I don’t care about Disney lying about my Prince Charming. I’m more pissed about forest creatures and their unwillingness to clean my house.
I know you all think *I’m* the chaotic one in my family, but a baboon troop just broke into my sister’s house and stole two jars of peanut butter and her husband chased them off with a baseball bat, an event she relayed by dropping a video with no explanation in the group chat
How do American chickens cross the road? In a bucket.
MyFitnessPal told me my beer has a lot of vitamin C so I guess I can begin my descent into full blown alcoholism.
“Our relationship is nice because we can sit silently and still have fun.” – cool thing to say to the person in bathroom stall next to you.
When a bite of food falls off your plate… And you just stare at it on the ground like, “We could’ve made each other happy…”
FRIEND: Did you hear there is some guy on the loose stealing puppies?
ME: That’s terrible!
*my backpack starts barking*
This edible ain’t shit.
*5 minutes later
Is it just me or is it hungry in here?
The orthodontist says I’m doing a “super job” wearing my retainers. All this really means is that I’m able to put things in my mouth.
Me: Rumplestiltskin is such an unrealistic fairy tale. Like anyone would really want a firstborn kid. They’re the worst.
12yo: I can hear you.
Not recommended for beginners.
The difference between pizza and love is that when the pizza ends it doesn’t send you subtweets.
I love lifting but it’s so embarrassing that I’ve become a gym bro like, my parents told me I’m gonna hurt myself lifting and drinking preworkout and I was like “well I’d rather die as a lion than live as a sheep.” Wtf? I need to shut up like who do I think I am
Don’t call me honey or baby if I don’t know you.
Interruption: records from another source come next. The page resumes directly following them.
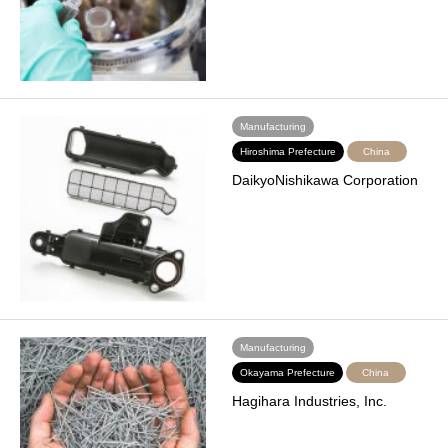
Manufacturing
Hiroshima Prefecture
China
DaikyoNishikawa Corporation
Manufacturing
Okayama Prefecture
China
Hagihara Industries, Inc.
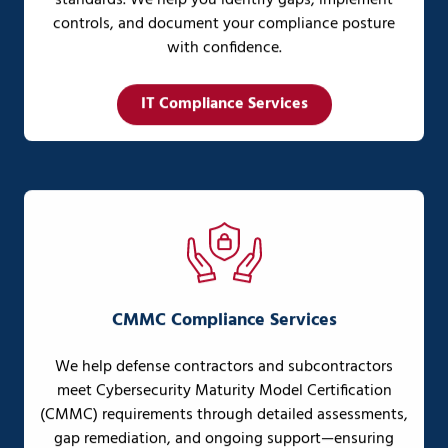
standards. We help you identify gaps, implement
controls, and document your compliance posture
with confidence.
IT Compliance Services
CMMC Compliance Services
We help defense contractors and subcontractors
meet Cybersecurity Maturity Model Certification
(CMMC) requirements through detailed assessments,
gap remediation, and ongoing support—ensuring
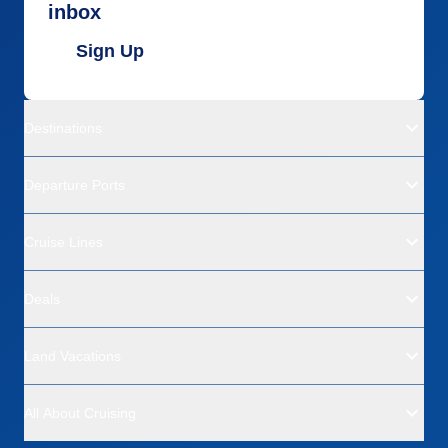
inbox
Sign Up
Destinations
Departure Ports
Cruise Lines
Deals
Land Vacations
All About Cruising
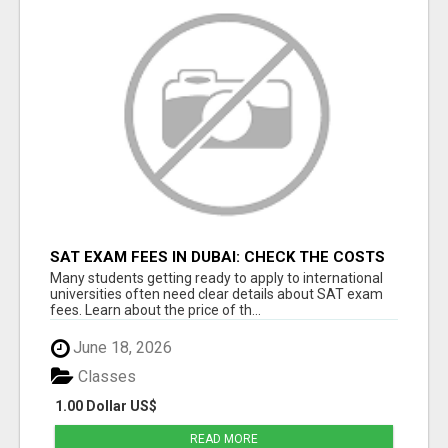
SAT EXAM FEES IN DUBAI: CHECK THE COSTS
BEFORE SIGNING UP
Many students getting ready to apply to international
universities often need clear details about SAT exam
fees. Learn about the price of th...
June 18, 2026
Classes
1.00 Dollar US$
READ MORE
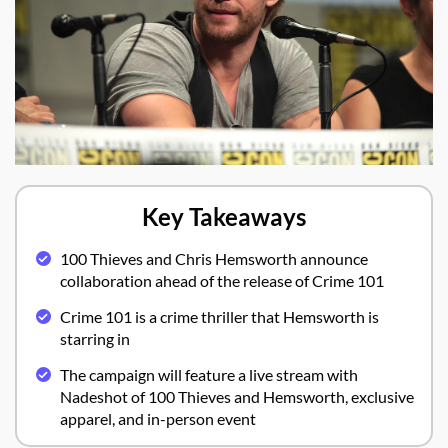
Key Takeaways
100 Thieves and Chris Hemsworth announce
collaboration ahead of the release of Crime 101
Crime 101 is a crime thriller that Hemsworth is
starring in
The campaign will feature a live stream with
Nadeshot of 100 Thieves and Hemsworth, exclusive
apparel, and in-person event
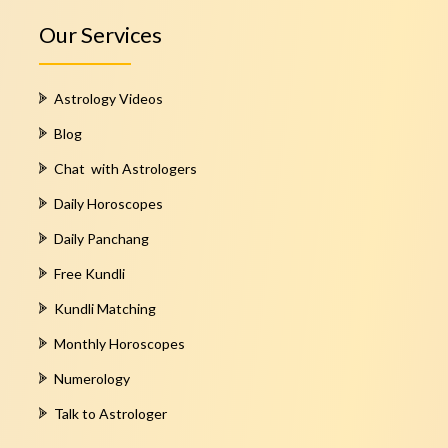
Our Services
Astrology Videos
Blog
Chat with Astrologers
Daily Horoscopes
Daily Panchang
Free Kundli
Kundli Matching
Monthly Horoscopes
Numerology
Talk to Astrologer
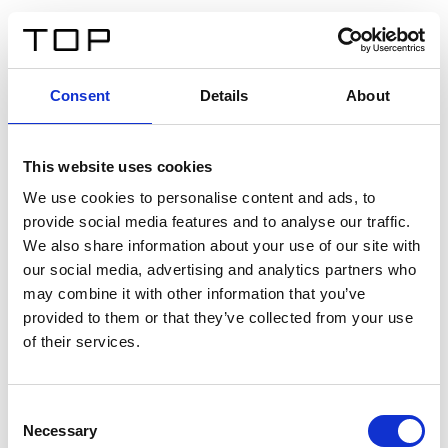
ES
Consent
Details
About
Atrás
This website uses cookies
Twinlight Dixie XL
We use cookies to personalise content and ads, to
provide social media features and to analyse our traffic.
Un texto introductorio de contenido. Lorem ipsum dolor
We also share information about your use of our site with
sit amet, consectetur adipis cin elit. Nunc purus libero,
our social media, advertising and analytics partners who
interdum sed blandit acp retium facilisis turpis.
may combine it with other information that you’ve
provided to them or that they’ve collected from your use
of their services.
Certificados
Consent
Necessary
Selection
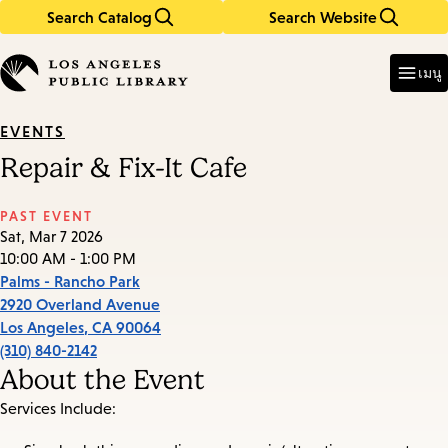
Search Catalog
Search Website
Skip
Skip
to
to
Enter
in
main
main
เมนู
keywords
content
navigation
EVENTS
Repair & Fix-It Cafe
PAST EVENT
Sat, Mar 7 2026
10:00 AM - 1:00 PM
Palms - Rancho Park
2920 Overland Avenue
Los Angeles
,
CA
90064
(310) 840-2142
About the Event
Services Include:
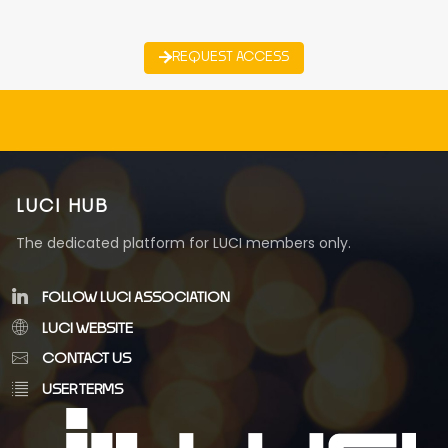
REQUEST ACCESS
LUCI HUB
The dedicated platform for LUCI members only.
FOLLOW LUCI ASSOCIATION
LUCI WEBSITE
CONTACT US
USER TERMS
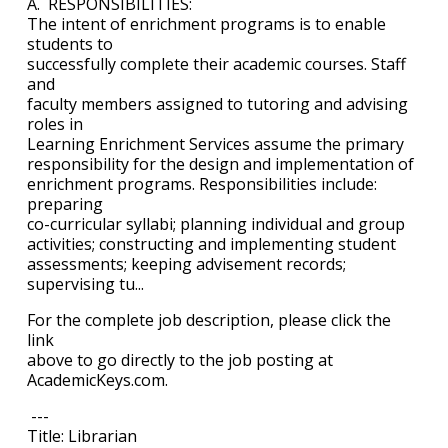
A. RESPONSIBILITIES:
The intent of enrichment programs is to enable
students to
successfully complete their academic courses. Staff
and
faculty members assigned to tutoring and advising
roles in
Learning Enrichment Services assume the primary
responsibility for the design and implementation of
enrichment programs. Responsibilities include:
preparing
co-curricular syllabi; planning individual and group
activities; constructing and implementing student
assessments; keeping advisement records;
supervising tu...
For the complete job description, please click the
link
above to go directly to the job posting at
AcademicKeys.com.
---
Title: Librarian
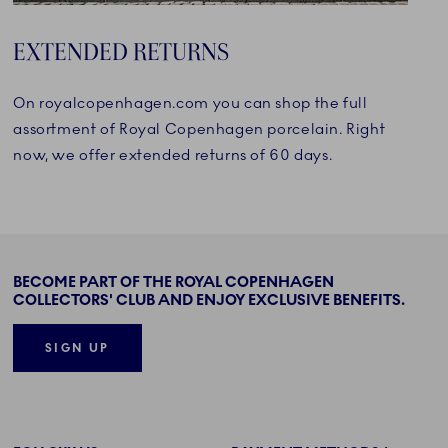
EXTENDED RETURNS
On royalcopenhagen.com you can shop the full
assortment of Royal Copenhagen porcelain. Right
now, we offer extended returns of 60 days.
BECOME PART OF THE ROYAL COPENHAGEN
COLLECTORS' CLUB AND ENJOY EXCLUSIVE BENEFITS.
SIGN UP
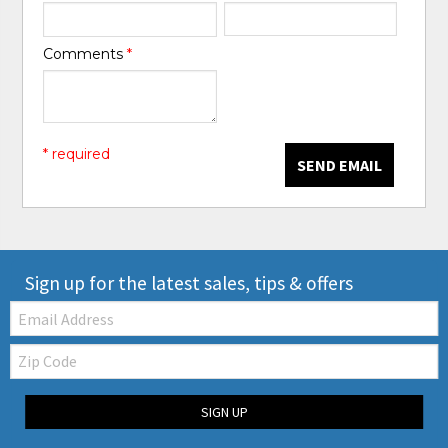
Comments
*
* required
SEND EMAIL
Sign up for the latest sales, tips & offers
Email:
Zip
Code
SIGN UP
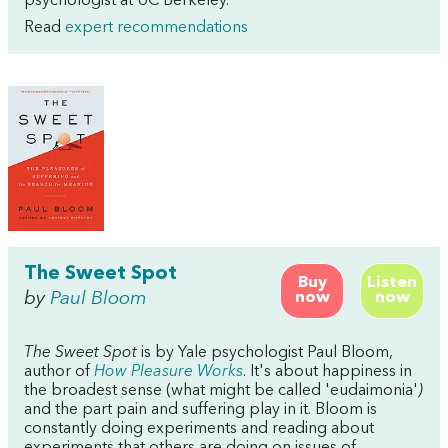
psychologist at UC Berkeley.
Read
expert recommendations
The Sweet Spot
Buy
Listen
by
Paul Bloom
now
now
The Sweet Spot
is by Yale psychologist Paul Bloom,
author of
How Pleasure Works
. It's about happiness in
the broadest sense (what might be called 'eudaimonia'
)
and the part pain and suffering play in it. Bloom is
constantly doing experiments and reading about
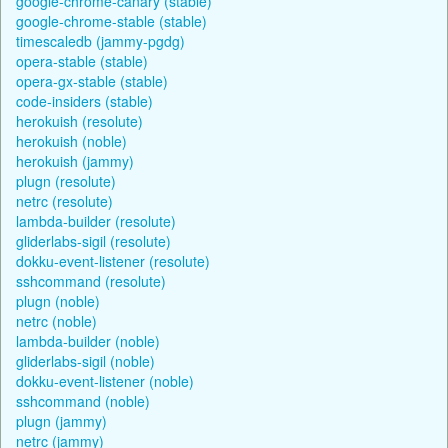
google-chrome-canary (stable)
google-chrome-stable (stable)
timescaledb (jammy-pgdg)
opera-stable (stable)
opera-gx-stable (stable)
code-insiders (stable)
herokuish (resolute)
herokuish (noble)
herokuish (jammy)
plugn (resolute)
netrc (resolute)
lambda-builder (resolute)
gliderlabs-sigil (resolute)
dokku-event-listener (resolute)
sshcommand (resolute)
plugn (noble)
netrc (noble)
lambda-builder (noble)
gliderlabs-sigil (noble)
dokku-event-listener (noble)
sshcommand (noble)
plugn (jammy)
netrc (jammy)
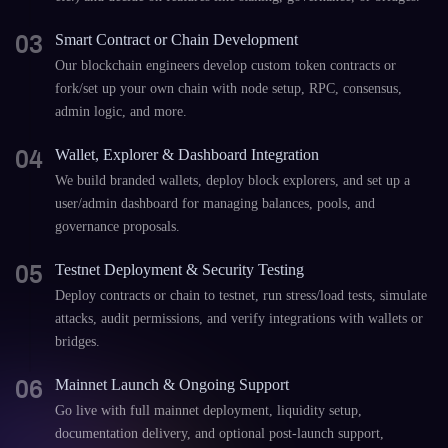
03
Smart Contract or Chain Development
Our blockchain engineers develop custom token contracts or
fork/set up your own chain with node setup, RPC, consensus,
admin logic, and more.
04
Wallet, Explorer & Dashboard Integration
We build branded wallets, deploy block explorers, and set up a
user/admin dashboard for managing balances, pools, and
governance proposals.
05
Testnet Deployment & Security Testing
Deploy contracts or chain to testnet, run stress/load tests, simulate
attacks, audit permissions, and verify integrations with wallets or
bridges.
06
Mainnet Launch & Ongoing Support
Go live with full mainnet deployment, liquidity setup,
documentation delivery, and optional post-launch support,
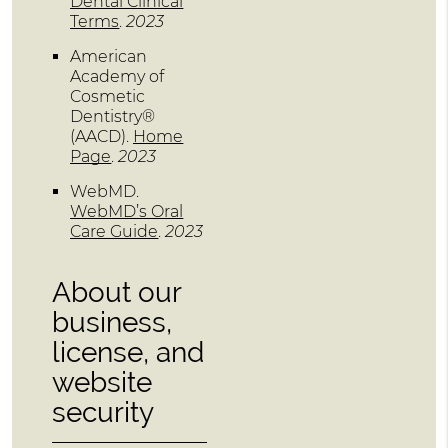
Dental Clinical
Terms
.
2023
American
Academy of
Cosmetic
Dentistry®
(AACD)
.
Home
Page
.
2023
WebMD
.
WebMD’s Oral
Care Guide
.
2023
About our
business,
license, and
website
security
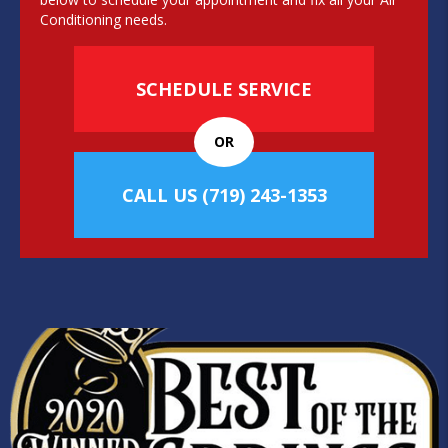
Conditioning needs.
SCHEDULE SERVICE
OR
CALL US
(719) 243-1353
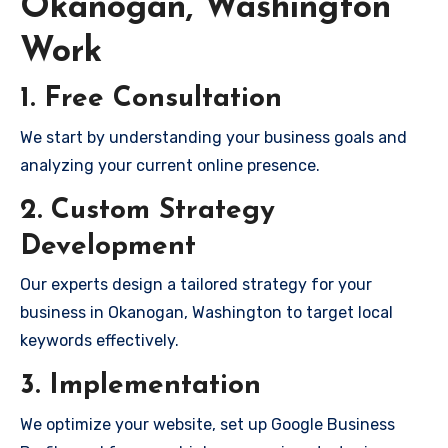
Okanogan, Washington
Work
1. Free Consultation
We start by understanding your business goals and
analyzing your current online presence.
2. Custom Strategy
Development
Our experts design a tailored strategy for your
business in Okanogan, Washington to target local
keywords effectively.
3. Implementation
We optimize your website, set up Google Business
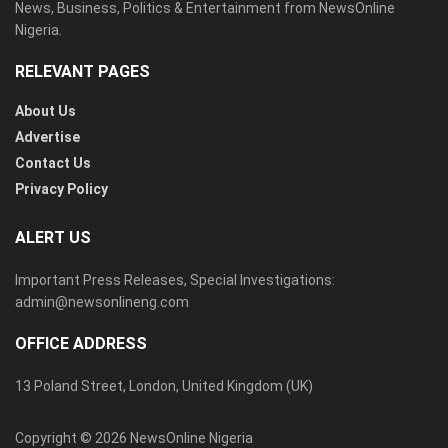
News, Business, Politics & Entertainment from NewsOnline
Nigeria.
RELEVANT PAGES
About Us
Advertise
Contact Us
Privacy Policy
ALERT US
Important Press Releases, Special Investigations:
admin@newsonlineng.com
OFFICE ADDRESS
13 Poland Street, London, United Kingdom (UK)
Copyright © 2026 NewsOnline Nigeria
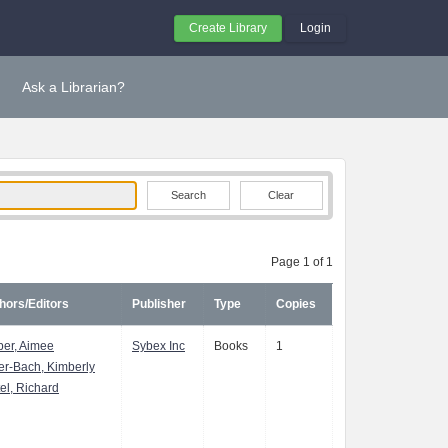
Create Library
Login
Ask a Librarian?
Clear
Page 1 of 1
hors/Editors
Publisher
Type
Copies
er, Aimee
Sybex Inc
Books
1
er-Bach, Kimberly
tel, Richard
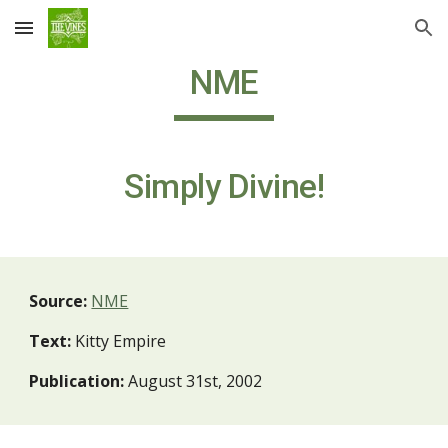
Skip to main content
Skip to navigation
NME
Simply Divine!
Source:
NME
Text:
Kitty Empire
Publication:
August 31st, 2002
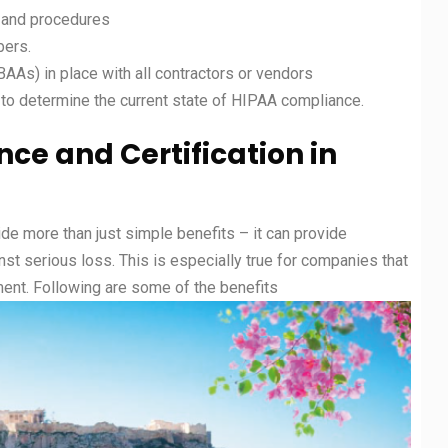
 and procedures
bers.
As) in place with all contractors or vendors
 to determine the current state of HIPAA compliance.
nce and
Certification in
ide more than just simple benefits – it can provide
nst serious loss. This is especially true for companies that
ent. Following are some of the benefits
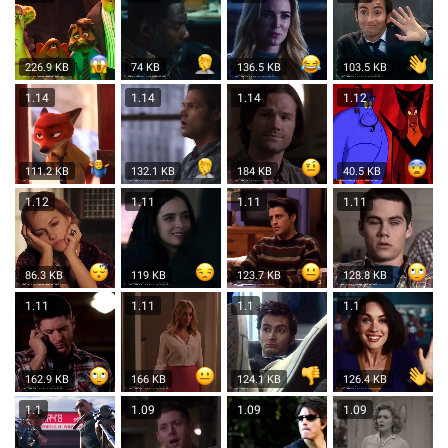
226.9 KB
74 KB
136.5 KB
103.5 KB
1.14
1.14
1.14
1.12
111.2 KB
132.1 KB
184 KB
40.5 KB
1.12
1.11
1.11
1.11
86.3 KB
119 KB
123.7 KB
128.8 KB
1.11
1.11
1.1
1.1
162.9 KB
166 KB
124.1 KB
126.4 KB
1.1
1.09
1.09
1.09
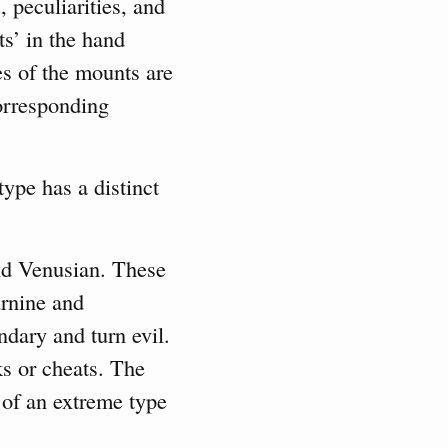
, peculiarities, and
ts’ in the hand
s of the mounts are
corresponding
type has a distinct
nd Venusian. These
urnine and
ndary and turn evil.
ks or cheats. The
 of an extreme type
I’ll marry you and move my mother in with us and then you’ll be sorry.
how do we even know zombies only eat brains? it’s not like anyone has ever tried to offer them a hotdog or something
Me: people who betray you need to know that they make us incapable of trusting again
My mum: it was one mango that was bad of the lot! Just let the vendor go!
[post sex]
Her: I wonder what he’s thinking about, I hope it wasn’t bad
Me: if you made tea from lizards it’d be called chamomeleon
my girlfriend is such a good actor haha she likes to pretend like she doesn’t exist and is just apart of my imagination
Call your dad now and ask him what the wifi password is so he has time to find the little paper it’s written on before Thanksgiving.
Me: It’s late. I guess I’ll go to bed.
-My brain, who up until now has always been the logical one “Let’s put up a tent in the living room”
The calories in food given to you by someone else don’t count, right?
-hey don’t shoot me, i’m just the messenger!
-oh the letter says to shoot me? okay th-
Friends and neighbors have been baking for me but if they really care they should just pitch in to buy me larger sweatpants.
Yard reviews
⭐⭐⭐⭐⭐
“Amazing milkshakes”⭐☆☆☆☆
“Too many boys”
My daughter (5) just said she can’t wait to be fat like me so it’s easier to float.
[waving hands and chasing down ice cream truck] Hey!
“What’ll it be?”
[out of breath] Nothing. Just wanted to tell you I’m vegan
Adam: Eve, you read the terms and conditions before using that Apple product right?
Eve: Uh yeah, totally
Never be a pizza!
Went Trick-or-Treating last night and all I got was yelled at.